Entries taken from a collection

++++++++++++++++++++

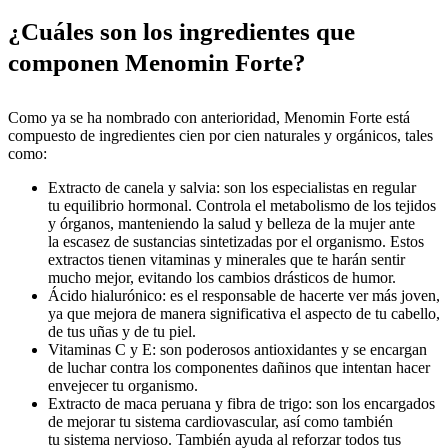
¿Cuáles son los ingredientes que
componen Menomin Forte?
Como ya se ha nombrado con anterioridad, Menomin Forte está
compuesto de ingredientes cien por cien naturales y orgánicos, tales
como:
Extracto de canela y salvia: son los especialistas en regular
tu equilibrio hormonal. Controla el metabolismo de los tejidos
y órganos, manteniendo la salud y belleza de la mujer ante
la escasez de sustancias sintetizadas por el organismo. Estos
extractos tienen vitaminas y minerales que te harán sentir
mucho mejor, evitando los cambios drásticos de humor.
Ácido hialurónico: es el responsable de hacerte ver más joven,
ya que mejora de manera significativa el aspecto de tu cabello,
de tus uñas y de tu piel.
Vitaminas C y E: son poderosos antioxidantes y se encargan
de luchar contra los componentes dañinos que intentan hacer
envejecer tu organismo.
Extracto de maca peruana y fibra de trigo: son los encargados
de mejorar tu sistema cardiovascular, así como también
tu sistema nervioso. También ayuda al reforzar todos tus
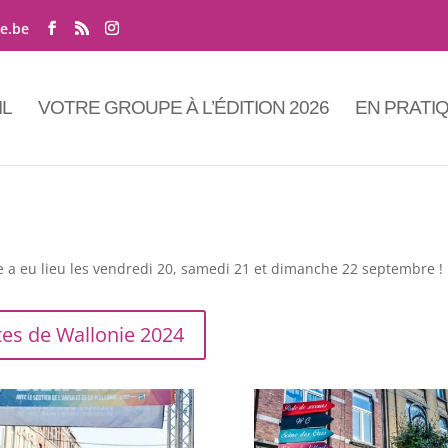
ne.be
IL
VOTRE GROUPE À L’ÉDITION 2026
EN PRATI
e a eu lieu les vendredi 20, samedi 21 et dimanche 22 septembre !
tes de Wallonie 2024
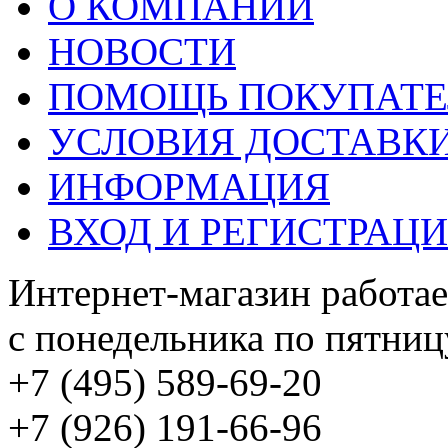
О КОМПАНИИ
НОВОСТИ
ПОМОЩЬ ПОКУПАТ
УСЛОВИЯ ДОСТАВК
ИНФОРМАЦИЯ
ВХОД И РЕГИСТРАЦ
Интернет-магазин работае
с понедельника по пятницу
+7 (495) 589-69-20
+7 (926) 191-66-96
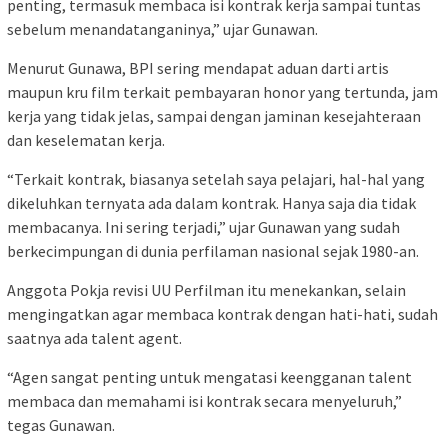
penting, termasuk membaca isi kontrak kerja sampai tuntas
sebelum menandatanganinya,” ujar Gunawan.
Menurut Gunawa, BPI sering mendapat aduan darti artis
maupun kru film terkait pembayaran honor yang tertunda, jam
kerja yang tidak jelas, sampai dengan jaminan kesejahteraan
dan keselematan kerja.
“Terkait kontrak, biasanya setelah saya pelajari, hal-hal yang
dikeluhkan ternyata ada dalam kontrak. Hanya saja dia tidak
membacanya. Ini sering terjadi,” ujar Gunawan yang sudah
berkecimpungan di dunia perfilaman nasional sejak 1980-an.
Anggota Pokja revisi UU Perfilman itu menekankan, selain
mengingatkan agar membaca kontrak dengan hati-hati, sudah
saatnya ada talent agent.
“Agen sangat penting untuk mengatasi keengganan talent
membaca dan memahami isi kontrak secara menyeluruh,”
tegas Gunawan.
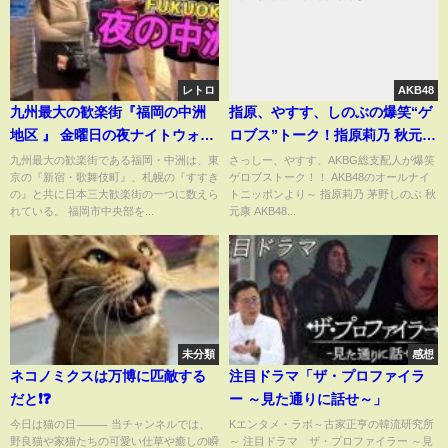
レトロ
AKB48
九州最大の歓楽街『福岡の中洲
指原、やすす、しのぶの爆笑“ゲ
地区 』 金曜日の夜ナイトウォー
ロブス”トーク！指原莉乃 秋元康
ク
茅野しのぶ
九州最大の歓楽街である福岡・中洲は、東
さっしー、やすす、AKBG総支配人が爆笑
京の『新宿・歌舞伎町』、札幌の『すすき
ゲロブストーク！！ AKB48のオールナイ
の』と共に日本三大歓楽街の一つに数えら
トニッポンより～ 指原莉乃 茅野しのぶ 秋
れている。 福岡市中央部を...
元康 AKB48...
未分類
感想
ネコノミクスは万博に匹敵する
注目ドラマ「ザ・プロファイラ
だと❗️❓️
ー ～見た通りに話せ～」
今日は猫の日⸻ 当チャンネルでは、
Kエンタメ・ラボ～古家正亨の韓流研究所
野良猫や家猫たちの可愛い仕草や癒しの瞬
～ 注目ドラマ ザ・プロファイラー ～見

++++++++++++++++++++

## EXERCISE DIRECTIONS
All lines with the string "Gunawan" must be copied from the data.

## THE ANSWER
sebelum menandatanganinya,” ujar Gunawan.
membacanya. Ini sering terjadi,” ujar Gunawan yang sudah
tegas Gunawan.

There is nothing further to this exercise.